Problem details -
Would you please copy every line below that includes the string "drviča"?

─── Exercise material ───

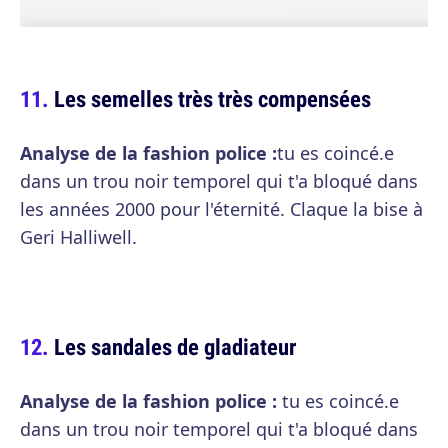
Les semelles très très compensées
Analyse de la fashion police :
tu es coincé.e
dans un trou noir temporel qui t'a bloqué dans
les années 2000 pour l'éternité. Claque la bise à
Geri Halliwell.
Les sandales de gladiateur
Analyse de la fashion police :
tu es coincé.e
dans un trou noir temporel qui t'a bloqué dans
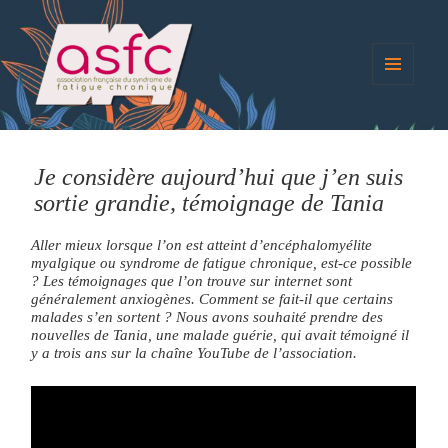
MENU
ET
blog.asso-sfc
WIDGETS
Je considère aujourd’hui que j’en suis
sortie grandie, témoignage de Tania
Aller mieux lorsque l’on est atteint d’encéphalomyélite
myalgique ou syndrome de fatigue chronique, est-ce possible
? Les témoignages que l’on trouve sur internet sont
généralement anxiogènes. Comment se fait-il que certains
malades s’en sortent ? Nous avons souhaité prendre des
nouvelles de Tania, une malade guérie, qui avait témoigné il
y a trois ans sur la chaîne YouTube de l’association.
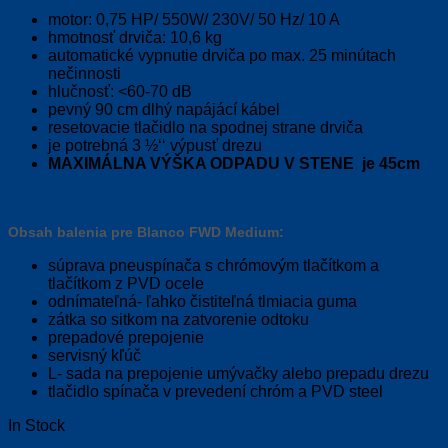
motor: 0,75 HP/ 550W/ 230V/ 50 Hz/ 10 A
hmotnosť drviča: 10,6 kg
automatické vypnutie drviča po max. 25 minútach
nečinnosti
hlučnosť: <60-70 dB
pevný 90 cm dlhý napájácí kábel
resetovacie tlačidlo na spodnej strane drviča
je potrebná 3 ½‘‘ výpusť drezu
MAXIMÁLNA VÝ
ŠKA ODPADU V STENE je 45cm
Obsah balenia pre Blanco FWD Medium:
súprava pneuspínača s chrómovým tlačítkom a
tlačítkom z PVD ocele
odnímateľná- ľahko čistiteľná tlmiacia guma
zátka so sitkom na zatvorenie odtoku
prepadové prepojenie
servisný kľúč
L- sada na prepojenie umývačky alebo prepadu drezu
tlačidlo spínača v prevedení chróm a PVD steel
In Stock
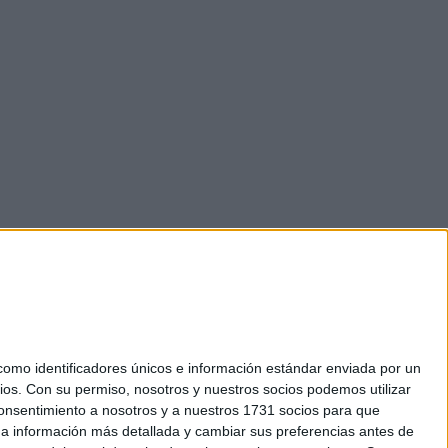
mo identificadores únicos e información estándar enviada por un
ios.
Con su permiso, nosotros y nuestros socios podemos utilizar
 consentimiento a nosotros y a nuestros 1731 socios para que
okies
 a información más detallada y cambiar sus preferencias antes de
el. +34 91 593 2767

───
─── Exercise material ───

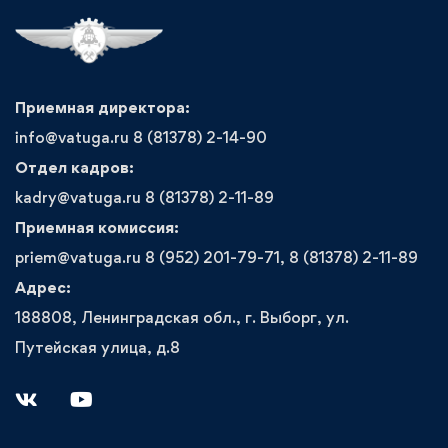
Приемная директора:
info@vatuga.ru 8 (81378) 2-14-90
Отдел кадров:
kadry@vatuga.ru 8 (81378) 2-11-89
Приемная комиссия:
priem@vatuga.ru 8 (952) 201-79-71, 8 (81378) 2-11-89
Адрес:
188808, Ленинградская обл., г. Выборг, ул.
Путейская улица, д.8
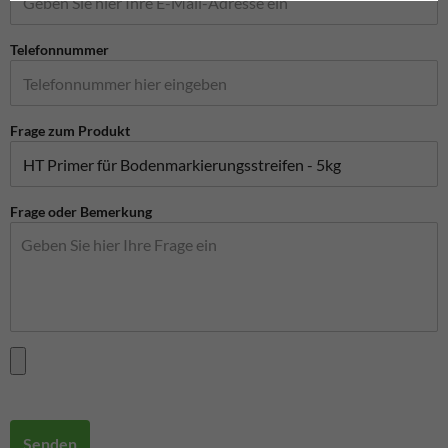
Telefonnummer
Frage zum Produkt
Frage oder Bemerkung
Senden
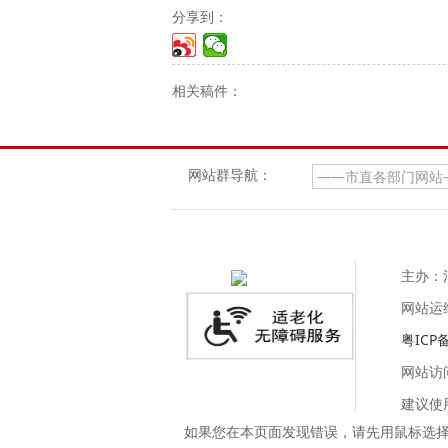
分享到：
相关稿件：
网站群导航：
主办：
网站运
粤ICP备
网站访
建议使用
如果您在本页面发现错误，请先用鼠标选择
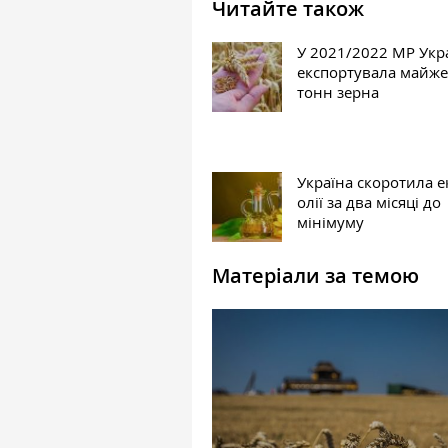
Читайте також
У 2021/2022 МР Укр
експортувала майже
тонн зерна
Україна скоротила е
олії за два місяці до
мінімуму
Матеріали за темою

───

Output for this exercise -
hmotnosť drviča: 10,6 kg
automatické vypnutie drviča po max. 25 minútach
resetovacie tlačidlo na spodnej strane drviča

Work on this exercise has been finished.